Tuesday, September 8, 2015

Case #8

Hitam. Kosong. Tiada apapun.
Perih. Terikat.
Dingin.

. . .
“Di mana... aku?” Gama bergumam, berusaha melihat sekelilingnya. Pergelangan tangan dan kakinya perih, sedetik kemudian ia sadar sedang diikat kencang di kursi, tepat pada tengah-tengah ruang gelap yang kosong.
“Selamat datang, Gamananda Agastya.” Sebuah suara lelaki yang begitu familiar ia dengar, beserta langkah kaki yang mendekat dari depannya. Entah dari mana perlahan cahaya mengisi pandangan walau membuat ruangan itu masih remang.

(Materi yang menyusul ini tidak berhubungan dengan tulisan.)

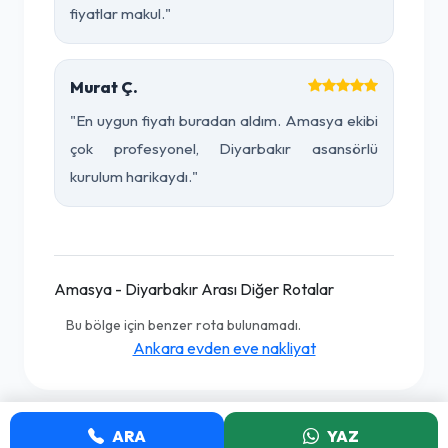
fiyatlar makul."
Murat Ç.
"En uygun fiyatı buradan aldım. Amasya ekibi
çok profesyonel, Diyarbakır asansörlü
kurulum harikaydı."
Amasya - Diyarbakır Arası Diğer Rotalar
Bu bölge için benzer rota bulunamadı.
Ankara evden eve nakliyat
ARA
YAZ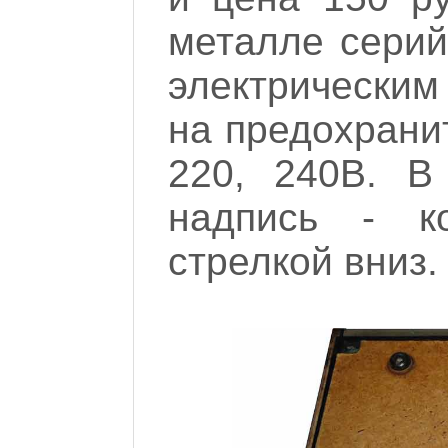
металле серий
электрически
на предохранит
220, 240В. В
надпись - к
стрелкой вниз.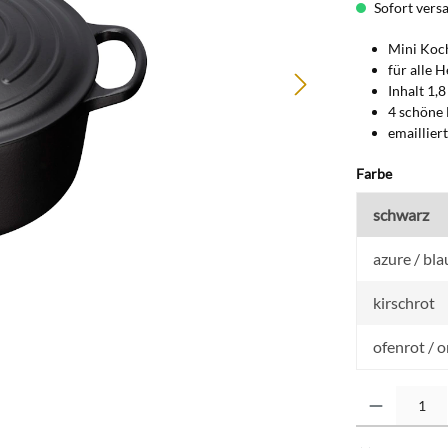
Sofort versan
Mini Koc
für alle H
Inhalt 1,8
4 schöne 
emaillier
auswähl
Farbe
schwarz
azure / bla
kirschrot
ofenrot / 
Produkt Anzahl: G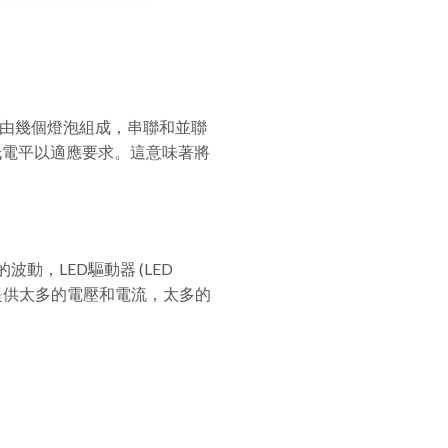
用照明由幾個燈泡組成，串聯和並聯
整流並降低電平以適應要求。這意味著將
源的波動，LED驅動器 (LED
避免了提供太多的電壓和電流，太多的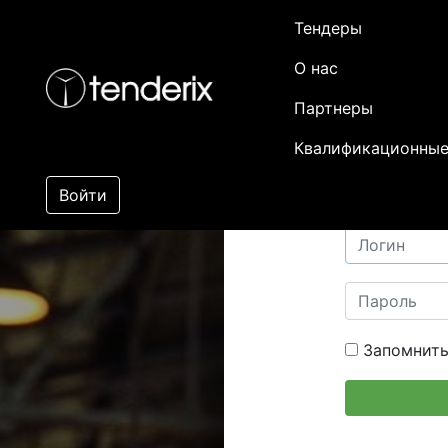
Тендеры
О нас
Партнеры
Квалификационные
Войти
Запомнить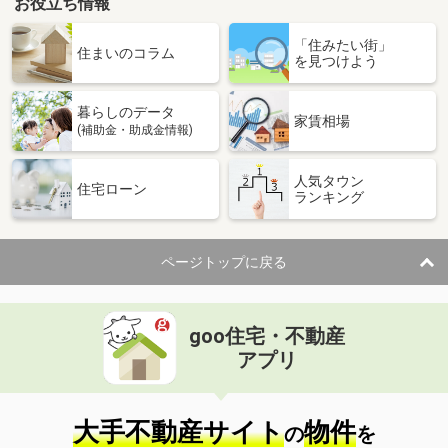
お役立ち情報
「住みたい街」
住まいのコラム
を見つけよう
暮らしのデータ
家賃相場
(補助金・助成金情報)
人気タウン
住宅ローン
ランキング
ページトップに戻る
goo住宅・不動産
アプリ
大手不動産サイト
物件
の
を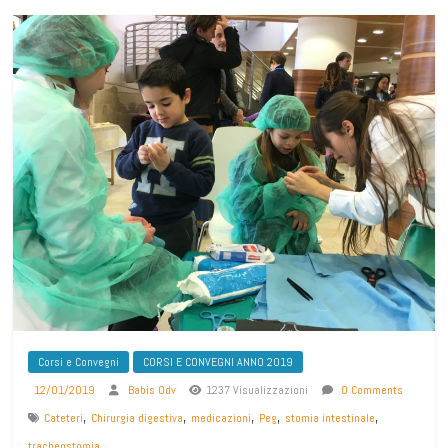
Corsi e Convegni
CORSI E CONVEGNI ANNO 2019
12/01/2019
Babis Odv
1237 Visualizzazioni
0 Comments
,
,
,
,
,
Cateteri
Chirurgia digestiva
medicazioni
Peg
stomia intestinale
tracheostomia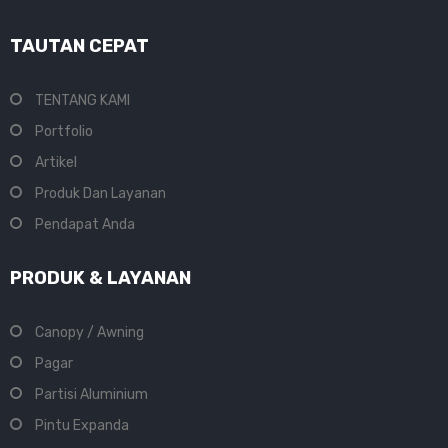
TAUTAN CEPAT
TENTANG KAMI
Portfolio
Artikel
Produk Dan Layanan
Pendapat Anda
PRODUK & LAYANAN
Canopy / Awning
Pagar
Partisi Aluminium
Pintu Expanda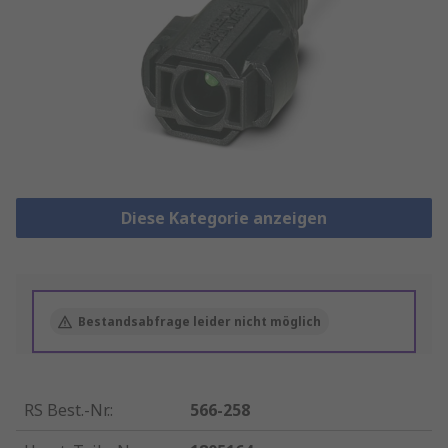
Diese Kategorie anzeigen
Bestandsabfrage leider nicht möglich
RS Best.-Nr.
:
566-258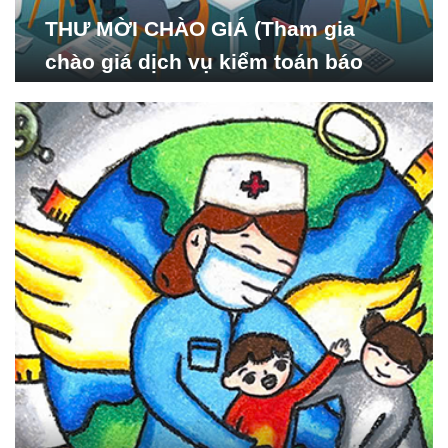
THƯ MỜI CHÀO GIÁ (Tham gia
chào giá dịch vụ kiểm toán báo
cáo tài chính năm 2024 của Viện
Nghiên cứu Phát triển Xã
hội_ISDS)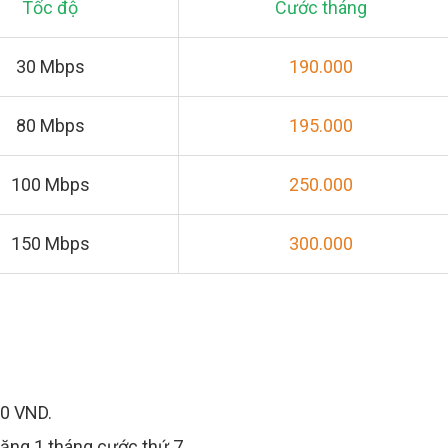
Tốc độ
Cước tháng
30 Mbps
190.000
80 Mbps
195.000
100 Mbps
250.000
150 Mbps
300.000
00 VND.
Tặng 1 tháng cước thứ 7.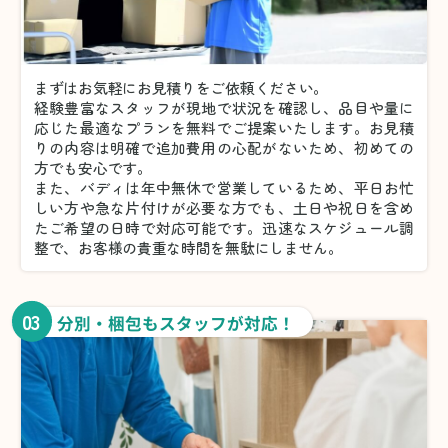
まずはお気軽にお見積りをご依頼ください。
経験豊富なスタッフが現地で状況を確認し、品目や量に
応じた最適なプランを無料でご提案いたします。お見積
りの内容は明確で追加費用の心配がないため、初めての
方でも安心です。
また、バディは年中無休で営業しているため、平日お忙
しい方や急な片付けが必要な方でも、土日や祝日を含め
たご希望の日時で対応可能です。迅速なスケジュール調
整で、お客様の貴重な時間を無駄にしません。
03
分別・梱包もスタッフが対応！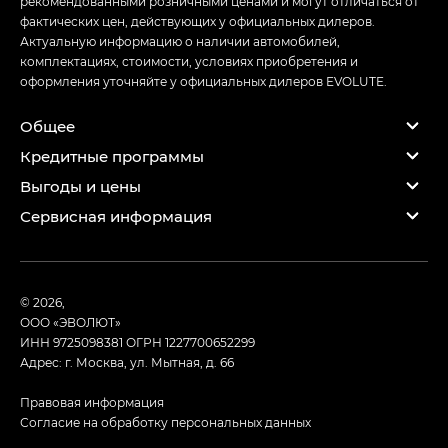
рекомендованными розничными ценами и могут отличаться от
фактических цен, действующих у официальных дилеров.
Актуальную информацию о наличии автомобилей,
комплектациях, стоимости, условиях приобретения и
оформления уточняйте у официальных дилеров EVOLUTE.
Общее
Кредитные программы
Выгоды и цены
Сервисная информация
© 2026,
ООО «ЭВОЛЮТ»
ИНН 9725098381
ОГРН 1227700652299
Адрес: г. Москва, ул. Мытная, д. 66
Правовая информация
Согласие на обработку персональных данных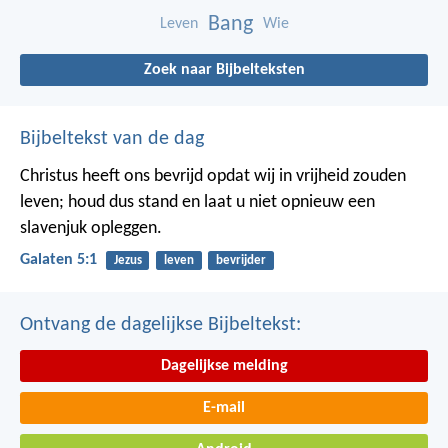
Bang
Leven
Wie
Zoek naar Bijbelteksten
Bijbeltekst van de dag
Christus heeft ons bevrijd opdat wij in vrijheid zouden
leven; houd dus stand en laat u niet opnieuw een
slavenjuk opleggen.
Galaten 5:1
Jezus
leven
bevrijder
Ontvang de dagelijkse Bijbeltekst:
Dagelijkse melding
E-mail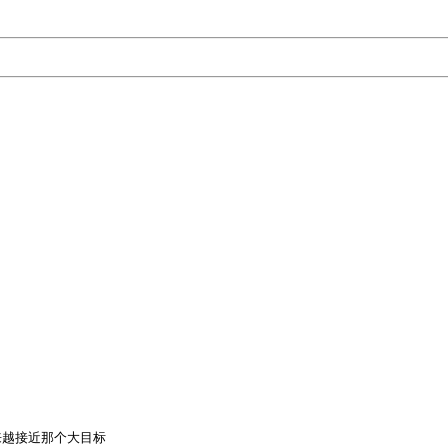
越接近那个大目标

Gama melihat ke bawah, sepasang kaki melangkah muncul dari bayang-bayang. Perlahan matanya menelusur dari ujung kaki orang itu ke atas. Degup jantungnya berhenti sejenak, setelah sekian lama ia temui kembali sepasang iris keemasan bengis yang tertanam di bola mata hitam pada wajahnya sendiri. Surai keperakan menggantikan tempat helaian gelap yang seharusnya berada di sana. Garis-garis pola retakan bercabang berpendar keemasan menghiasi samping muka, leher, turun sampai lengan. Pakaian yang dikenakan pun serupa, seakan ia sedang bercermin.

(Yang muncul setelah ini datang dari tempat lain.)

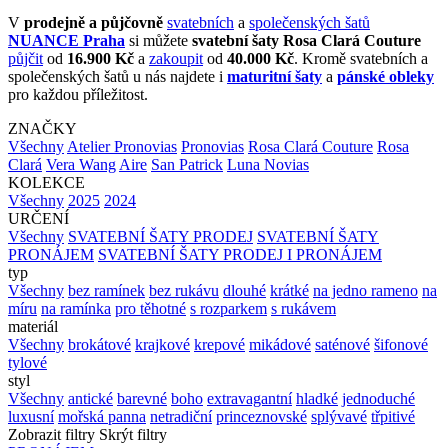
V
prodejně a půjčovně
svatebních
a
společenských šatů
NUANCE Praha
si můžete
svatební šaty Rosa Clará Couture
půjčit
od
16.900 Kč
a
zakoupit
od
40.000 Kč
. Kromě svatebních a
společenských šatů u nás najdete i
maturitní šaty
a
pánské obleky
pro každou příležitost.
ZNAČKY
Všechny
Atelier Pronovias
Pronovias
Rosa Clará Couture
Rosa
Clará
Vera Wang
Aire
San Patrick
Luna Novias
KOLEKCE
Všechny
2025
2024
URČENÍ
Všechny
SVATEBNÍ ŠATY PRODEJ
SVATEBNÍ ŠATY
PRONÁJEM
SVATEBNÍ ŠATY PRODEJ I PRONÁJEM
typ
Všechny
bez ramínek
bez rukávu
dlouhé
krátké
na jedno rameno
na
míru
na ramínka
pro těhotné
s rozparkem
s rukávem
materiál
Všechny
brokátové
krajkové
krepové
mikádové
saténové
šifonové
tylové
styl
Všechny
antické
barevné
boho
extravagantní
hladké
jednoduché
luxusní
mořská panna
netradiční
princeznovské
splývavé
třpitivé
Zobrazit filtry
Skrýt filtry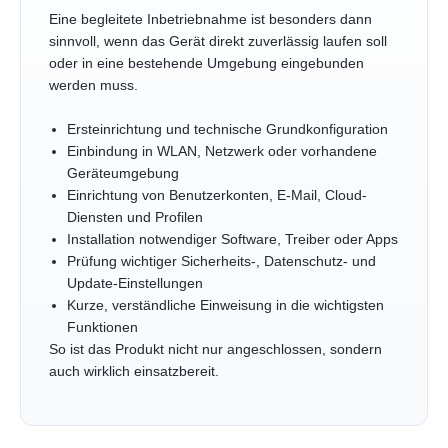
Eine begleitete Inbetriebnahme ist besonders dann
sinnvoll, wenn das Gerät direkt zuverlässig laufen soll
oder in eine bestehende Umgebung eingebunden
werden muss.
Ersteinrichtung und technische Grundkonfiguration
Einbindung in WLAN, Netzwerk oder vorhandene
Geräteumgebung
Einrichtung von Benutzerkonten, E-Mail, Cloud-
Diensten und Profilen
Installation notwendiger Software, Treiber oder Apps
Prüfung wichtiger Sicherheits-, Datenschutz- und
Update-Einstellungen
Kurze, verständliche Einweisung in die wichtigsten
Funktionen
So ist das Produkt nicht nur angeschlossen, sondern
auch wirklich einsatzbereit.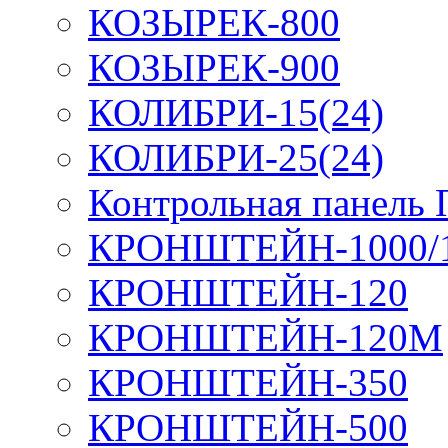
КОЗЫРЕК-800
КОЗЫРЕК-900
КОЛИБРИ-15(24)
КОЛИБРИ-25(24)
Контрольная панель
КРОНШТЕЙН-1000/
КРОНШТЕЙН-120
КРОНШТЕЙН-120М
КРОНШТЕЙН-350
КРОНШТЕЙН-500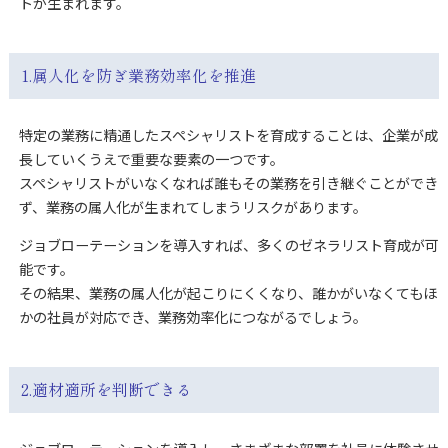
トが生まれます。
1.属人化を防ぎ業務効率化を推進
特定の業務に精通したスペシャリストを育成することは、企業が成
長していくうえで重要な要素の一つです。
スペシャリストがいなくなれば誰もその業務を引き継ぐことができ
ず、業務の属人化が生まれてしまうリスクがあります。
ジョブローテーションを導入すれば、多くのゼネラリスト育成が可
能です。
その結果、業務の属人化が起こりにくくなり、誰かがいなくてもほ
かの社員が対応でき、業務効率化につながるでしょう。
2.適材適所を判断できる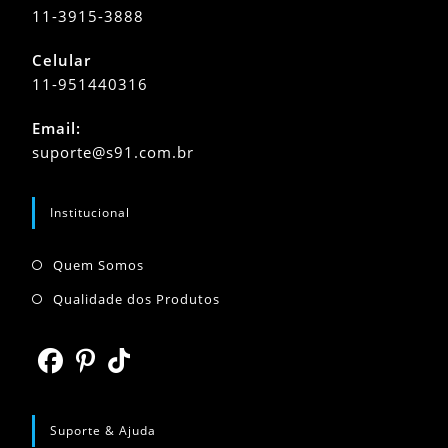
11-3915-3888
Celular
11-951440316
Abre
Email:
em
Abre
suporte@s91.com.br
seu
em
seu
aplicativo
aplicativo
Institucional
Abre
Quem Somos
em
Abre
Qualidade dos Produtos
uma
em
nova
uma
aba
nova
Abre
Abre
Abre
aba
em
em
em
Suporte & Ajuda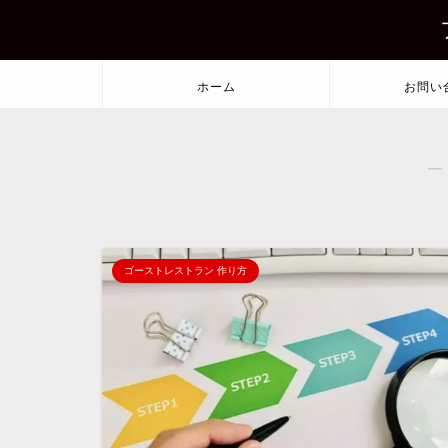
ホーム
お問い
―
ゴーストレストラン 作り方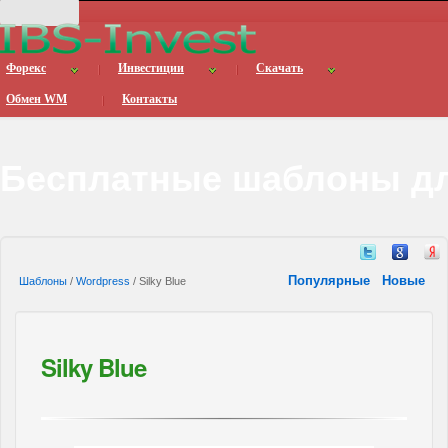
Форекс
Инвестиции
Скачать
Обмен WM
Контакты
Бесплатные шаблоны дл
Популярные
Новые
Шаблоны
/
Wordpress
/ Silky Blue
Silky Blue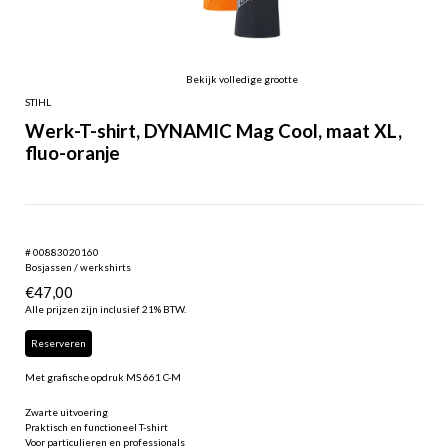
Bekijk volledige grootte
STIHL
Werk-T-shirt, DYNAMIC Mag Cool, maat XL,
fluo-oranje
# 00883020160
Bosjassen / werkshirts
€
47,00
Alle prijzen zijn inclusief 21% BTW.
Reserveren
Met grafische opdruk MS 661 C-M
Zwarte uitvoering
Praktisch en functioneel T-shirt
Voor particulieren en professionals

“Begitu nyata, bukan?” ucap sosok itu kemudian menyeringai tipis.
“Kau iblis… Terakhir kali aku sedang tidur bersama istriku, dan sekarang—”
Satu alis terangkat bersama dengan sebelah sisi bibirnya melengkung naik. “Iblis? Kau yakin mengatai dirimu sendiri demikian?” balas lawan bicaranya. ‘Gama’ tertawa kecil sambil berjalan memutari kursi di mana Gama ditahan. “Tenang. Nana masih di tempat yang sama. Kau juga tidak ke mana-mana, tidak tubuhmu. Hanya pikiranmu yang pergi.”

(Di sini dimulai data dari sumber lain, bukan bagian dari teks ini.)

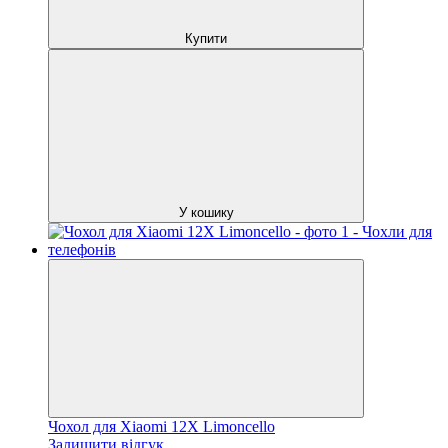
Купити
У кошику
Чохол для Xiaomi 12X Limoncello
Залишити відгук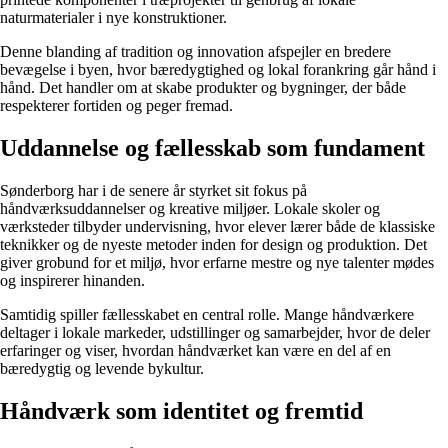
naturmaterialer i nye konstruktioner.
Denne blanding af tradition og innovation afspejler en bredere
bevægelse i byen, hvor bæredygtighed og lokal forankring går hånd i
hånd. Det handler om at skabe produkter og bygninger, der både
respekterer fortiden og peger fremad.
Uddannelse og fællesskab som fundament
Sønderborg har i de senere år styrket sit fokus på
håndværksuddannelser og kreative miljøer. Lokale skoler og
værksteder tilbyder undervisning, hvor elever lærer både de klassiske
teknikker og de nyeste metoder inden for design og produktion. Det
giver grobund for et miljø, hvor erfarne mestre og nye talenter mødes
og inspirerer hinanden.
Samtidig spiller fællesskabet en central rolle. Mange håndværkere
deltager i lokale markeder, udstillinger og samarbejder, hvor de deler
erfaringer og viser, hvordan håndværket kan være en del af en
bæredygtig og levende bykultur.
Håndværk som identitet og fremtid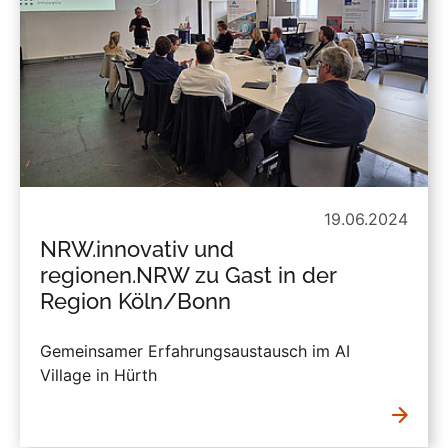
19.06.2024
NRW.innovativ und
regionen.NRW zu Gast in der
Region Köln/Bonn
Gemeinsamer Erfahrungsaustausch im AI
Village in Hürth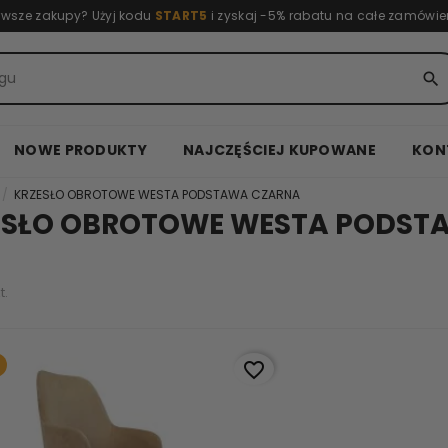
rwsze zakupy? Użyj kodu
START5
i zyskaj -5% rabatu na całe zamówie
search
NOWE PRODUKTY
NAJCZĘŚCIEJ KUPOWANE
KON
KRZESŁO OBROTOWE WESTA PODSTAWA CZARNA
ESŁO OBROTOWE WESTA PODST
t.
favorite_border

“Katakan, siapa kau sebenarnya.”
“Aku?” ‘Iblis’ itu berbisik pada telinga Gama, “Aku adalah kau.”
“Jangan bercanda.”
Segera, menjadi dirimu,” desisnya.
Gama meronta berusaha membebaskan tangannya dari ikatan, ingin rasanya ia menghantamkan kepalan tangannya pada sang iblis. Namun daya tubuhnya lari tak tahu di mana. Rasa dingin menusuk mungkin yang membawanya pergi.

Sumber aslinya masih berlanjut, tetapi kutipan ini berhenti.